The developers of the Ghost blogging platform have spent the past 24 hours fighting a cryptocurrency mining malware attack.
In a status update announced on May 3, developers announced that the attack occurred around 1:30 am. UTC. They successfully implemented a solution within four hours and are now continuing to monitor the results.
No sensitive user data compromised
Yesterday’s incident happened at the hacker attacked the back-end infrastructure of Ghost’s “Salt” serverUse authentication bypass (CVE-2020-11651) and directory denial (CVE-2020-11652) to take control of the master server.
Ghost developers said that User credit card information is not affected and they have assured the public that no plain text credentials are stored.. They were made aware of the incident when hackers tried to mine cryptocurrencies through the platform’s servers:
“The mining attempt increased CPU usage and quickly overloaded most of our systems, which immediately made us aware of the problem.”
In an update released in the last hour The Ghost team announced that all traces of the crypto mining virus have been completely removed. They continue to “clean and rebuild” the entire network and, as a precaution, appear to go through all sessions, passwords, and keys of all affected services on the platform.
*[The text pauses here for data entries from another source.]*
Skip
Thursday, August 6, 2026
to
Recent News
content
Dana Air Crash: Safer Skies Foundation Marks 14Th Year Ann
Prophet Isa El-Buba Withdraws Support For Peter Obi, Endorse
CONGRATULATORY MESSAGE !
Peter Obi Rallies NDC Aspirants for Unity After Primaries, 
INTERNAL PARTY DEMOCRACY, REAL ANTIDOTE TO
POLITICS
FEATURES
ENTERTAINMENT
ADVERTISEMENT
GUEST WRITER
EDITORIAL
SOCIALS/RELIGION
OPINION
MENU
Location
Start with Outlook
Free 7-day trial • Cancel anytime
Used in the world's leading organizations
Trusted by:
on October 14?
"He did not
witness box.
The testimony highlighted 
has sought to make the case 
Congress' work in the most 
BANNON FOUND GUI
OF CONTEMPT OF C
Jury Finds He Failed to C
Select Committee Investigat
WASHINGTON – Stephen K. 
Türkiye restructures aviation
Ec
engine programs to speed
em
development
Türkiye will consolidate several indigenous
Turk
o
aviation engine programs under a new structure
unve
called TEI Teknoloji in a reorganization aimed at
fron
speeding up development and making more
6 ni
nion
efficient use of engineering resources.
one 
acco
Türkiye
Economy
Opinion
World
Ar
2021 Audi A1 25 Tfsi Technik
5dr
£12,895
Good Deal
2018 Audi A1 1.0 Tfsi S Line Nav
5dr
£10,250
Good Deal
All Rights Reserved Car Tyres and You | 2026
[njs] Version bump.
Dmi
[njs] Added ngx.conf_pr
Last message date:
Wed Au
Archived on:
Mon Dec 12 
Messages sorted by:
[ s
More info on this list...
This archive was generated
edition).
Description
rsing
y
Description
An audit of the incident will be released later this week.
Crypto mining malware, also known as “cryptojacking”
As Cointelegraph has previously reported, cryptocurrency mining malware – sometimes referred to as “cryptojacking” – has become increasingly common in recent years.
These sneaky attacks try to install malware that uses the processing power of a target computer to mine cryptocurrencies without the owner’s consent or knowledge. As with Ghost, stress on the hardware CPU can be a telltale signal, although many attacks have continued without detection for a long period of time.
Last month, an international group of hacker and cyber security experts, Guardicore Labs, announced that up to 50,000 servers around the world were infected with advanced cryptojacking malware that was undermining a data protection-oriented altcoin, Turtlecoin (TRTL).
The data protection-oriented Monero coin (XMR) was particularly common in crypto-jacking campaigns. In mid-2018, researchers reported that around 5% of the old coins in circulation were manufactured by stealth mining.